0

The probability of blue ball is 0.5 and the probability of red ball is 0.3. I need the probability of pulling out 3 blue balls and one red ball (I always return the ball back inside). I have 4 options:

B B B R

B B R B

B R B B

R B B B

So my probability is 4 x (0.5)(0.5) (0.5)(0.3) I guess. My question is how can I find the number of options 4 in case it is too big and I can't find it just by listing my options.
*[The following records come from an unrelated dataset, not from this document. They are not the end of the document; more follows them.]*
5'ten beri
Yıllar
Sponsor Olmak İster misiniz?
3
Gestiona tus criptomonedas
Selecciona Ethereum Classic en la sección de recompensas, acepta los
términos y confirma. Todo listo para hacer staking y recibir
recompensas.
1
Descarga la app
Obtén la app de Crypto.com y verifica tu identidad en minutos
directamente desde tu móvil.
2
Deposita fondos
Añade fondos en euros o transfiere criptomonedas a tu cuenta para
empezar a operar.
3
C might help cause 4c3 gives 4 and also 4c2 gives 6 which is correct but I don't know why.

Thank you!

Ori David
  • 101
  • The factor $\binom{n}{k}$ accounts for the number of ways exactly $k$ of the $n$ positions can be filled with a ball of a particular color. – N. F. Taussig Mar 07 '20 at 19:47

1 Answers1

1

You can find the number of arrangements for your problem by using this method. To find the possible arrangements of n unique objects we use n!. However, if there is repetition like in this case, the number of arrangements are over estimated.

  • -like in this case
  • -4!=24
  • -so we need to cancel the effect of different arrangements of the similar type characters by dividing them
  • -like here we will divide 4! by 3! and 1!
  • -so the effect of 3Bs is canceled hence -4!/3!=4

  • The probabilty= 4 x (0.5)(0.5) (0.5)(0.3)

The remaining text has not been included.